Wednesday, March 31, 2010


Having a hard time sleeping here in Kampala.  We have a great apartment, no airconditioning but we just leave the windows open and enjoy the breeze that comes in.  Only problem is the dogs.  I mean really.  The dogs start barking about 10:00 PM and don't stop for anything.  It goes on and on with more dogs joining in as the night rolls on.  Bark bark bark, yap yap, bark bark, on and on and on - what starts as a solo soon turns in to a mighty chorus  - you can hear dogs joining in the howling from far distances .  Finally about 4:00 AM the dogs settle down just in time for the roosters to start crowing.  Now this is a residential area but everyone has a few chickens and of course you have to have a rooster so 4 AM the roosters start competing for airtime.  They crow every minute on the minute and sometimes in between.  Sleep? whats that? haven't had much since we got her.  Ah we're in Africa and this is the real life.  Just something we will have to get use to - meantime my Itouch sure comes in handy when you want to drowned our the night life.

Tuesday, March 30, 2010

All orphanages in Africa are not hopeless . . .

A visit to the New Hope Orphanage

All orphanages in Africa are not hopeless.

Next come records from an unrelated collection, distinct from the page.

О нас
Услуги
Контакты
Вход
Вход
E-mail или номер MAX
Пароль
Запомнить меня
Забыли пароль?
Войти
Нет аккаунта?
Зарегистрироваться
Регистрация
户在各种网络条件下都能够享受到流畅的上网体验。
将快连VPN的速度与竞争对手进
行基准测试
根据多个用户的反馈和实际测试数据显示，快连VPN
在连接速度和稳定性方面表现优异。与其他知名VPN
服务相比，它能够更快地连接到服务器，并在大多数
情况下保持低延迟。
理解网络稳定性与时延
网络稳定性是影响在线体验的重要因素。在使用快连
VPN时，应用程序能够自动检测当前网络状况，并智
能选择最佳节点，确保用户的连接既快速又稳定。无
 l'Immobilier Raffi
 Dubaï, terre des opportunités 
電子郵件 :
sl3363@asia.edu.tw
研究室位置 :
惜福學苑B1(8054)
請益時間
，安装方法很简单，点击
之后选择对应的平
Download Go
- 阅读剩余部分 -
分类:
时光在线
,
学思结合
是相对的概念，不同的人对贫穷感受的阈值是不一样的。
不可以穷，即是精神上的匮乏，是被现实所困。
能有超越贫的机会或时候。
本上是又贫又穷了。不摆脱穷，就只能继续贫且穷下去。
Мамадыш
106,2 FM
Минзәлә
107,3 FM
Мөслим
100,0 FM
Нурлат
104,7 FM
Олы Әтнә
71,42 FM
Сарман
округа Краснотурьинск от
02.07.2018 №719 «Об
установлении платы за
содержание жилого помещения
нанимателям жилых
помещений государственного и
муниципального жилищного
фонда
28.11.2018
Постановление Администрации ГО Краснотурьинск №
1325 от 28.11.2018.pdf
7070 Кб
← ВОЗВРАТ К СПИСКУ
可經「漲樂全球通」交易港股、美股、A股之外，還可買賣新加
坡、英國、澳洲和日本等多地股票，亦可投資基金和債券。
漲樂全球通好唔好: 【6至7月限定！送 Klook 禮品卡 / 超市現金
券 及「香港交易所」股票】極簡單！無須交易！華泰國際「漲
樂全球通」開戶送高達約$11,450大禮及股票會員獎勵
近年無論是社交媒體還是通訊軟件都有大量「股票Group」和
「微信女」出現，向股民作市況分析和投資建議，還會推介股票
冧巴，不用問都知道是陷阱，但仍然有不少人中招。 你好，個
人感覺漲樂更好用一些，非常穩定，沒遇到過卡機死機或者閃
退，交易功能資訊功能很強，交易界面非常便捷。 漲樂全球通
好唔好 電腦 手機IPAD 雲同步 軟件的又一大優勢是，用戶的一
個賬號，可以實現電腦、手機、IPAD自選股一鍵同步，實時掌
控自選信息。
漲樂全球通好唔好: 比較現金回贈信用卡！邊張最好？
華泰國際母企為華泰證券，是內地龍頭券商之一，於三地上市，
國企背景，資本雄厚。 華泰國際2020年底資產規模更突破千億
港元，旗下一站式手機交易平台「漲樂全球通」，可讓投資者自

The Glenns found a way to help this amazing orphanage called New Hope.
The orphanage has 345 children, 325 orphaned by the war and 120 from parents who have died of AIDS. Just 200 of the children are boarding at the orphanage and the rest spend the night with relatives or caregivers.

The problems:
• Classroom walls of bamboo were in need of support and were collapsing.
• Latrines were overflowing into the yard.
• Old brick pig barn with dirt floor was being used for classroom.
• There was not enough food to feed the children.

The Glenns project was very creative.

Through LDS Charities the Glenns arranged for :

• Cement pillars and footings to be built to support the bamboo walls of the classrooms
Cement posts and footings

• The pig barn got a cement floor and the walls were plastered.

pig barn now classrooms

• !0,000 liter water cachement system to catch the abundant rainfall allowing the monies saved from purchasing city water to be used for small animal farming to supplement the food needs.

• New latrines

• Mosquito nets large enough to cover bunk beds to protect the children from malaria and 225 blankets for the children who were boarding at the school.
• Seeds shovels and hoes for veg and herb garden and training of students in gardening and the establishment of a garden to supplement food needs.

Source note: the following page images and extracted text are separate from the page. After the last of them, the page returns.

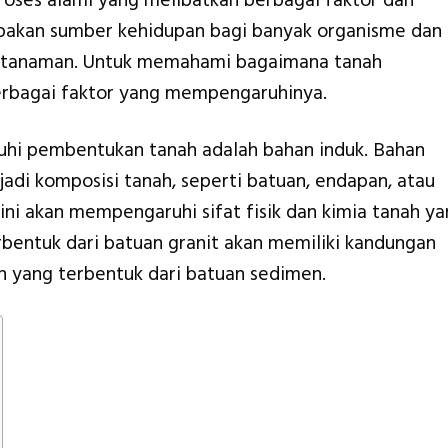
oses alami yang melibatkan berbagai faktor dan
pakan sumber kehidupan bagi banyak organisme dan
n tanaman. Untuk memahami bagaimana tanah
berbagai faktor yang mempengaruhinya.
uhi pembentukan tanah adalah bahan induk. Bahan
adi komposisi tanah, seperti batuan, endapan, atau
 ini akan mempengaruhi sifat fisik dan kimia tanah y
rbentuk dari batuan granit akan memiliki kandungan
 yang terbentuk dari batuan sedimen.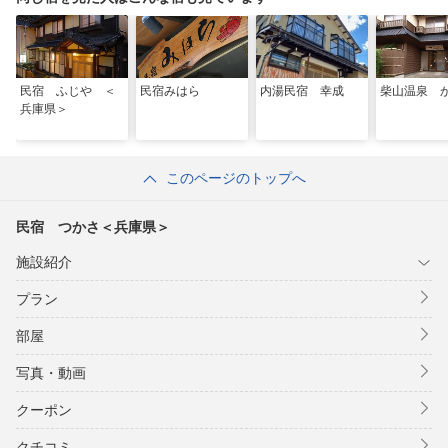
民宿 ふじや ＜
民宿みはら
内湯民宿 幸成
柴山温泉 
兵庫県＞
このページのトップへ
民宿 つかさ＜兵庫県＞
施設紹介
プラン
部屋
写真・動画
クーポン
クチコミ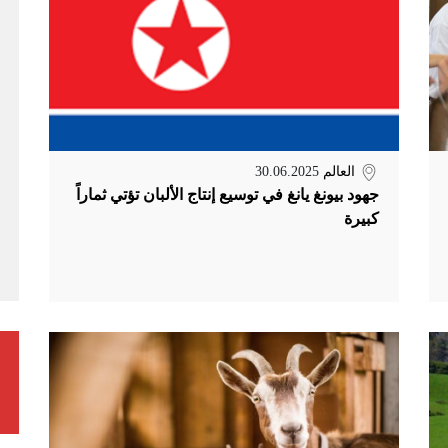
العالم
30.06.2025
جهود بيونغ يانغ في توسيع إنتاج الألبان تؤتي ثماراً
كبيرة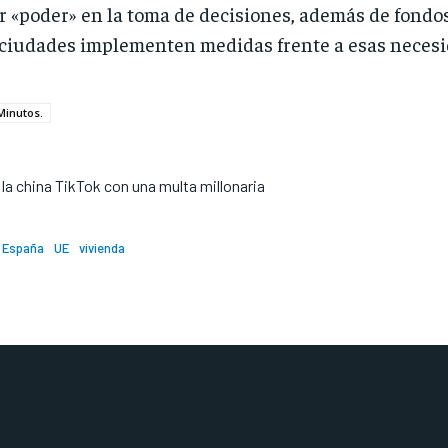
r «poder» en la toma de decisiones, además de fond
 ciudades implementen medidas frente a esas necesi
Minutos.
la china TikTok con una multa millonaria
España
UE
vivienda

• Wood stain for refinishing the desks in the classrooms

All the contracted work was done by returned missionaries giving them income to pay back their PEF loans.


The Orphanage was transformed and the children and staff landscaped the yard so that it looked like a very prosperous community. Elder Holland visited the orphanage and was able to see all the changes that had taken place.

This little girl followed me all over as we toured the orphanage and then wanted to sit on my lap during the program.  All the children looked healthy and well cared for.
The Glenns took us to see the transformation and we were very impressed with the clean compound and the feeling of Hope that was coming from the staff and children. The children sang to the Glenns as a farewell gesture.
We learned a lot from studying this project. It was a great project meeting many needs.

Sunday, March 28, 2010

Article in Salt Lake Tribune

Here is an interesting article from todays Salt Lake Tribune about the church in Uganda.  Just wanted to share it with those of you who wonder how the church is doing here in our mission, Uganda Kampala Mission, that includes Uganda, Rwanda, Southern Sudan and Ethiopia.
Mission in Africa: Mormons find converts, challenges on very foreign

Monday, March 22, 2010

We've arrived!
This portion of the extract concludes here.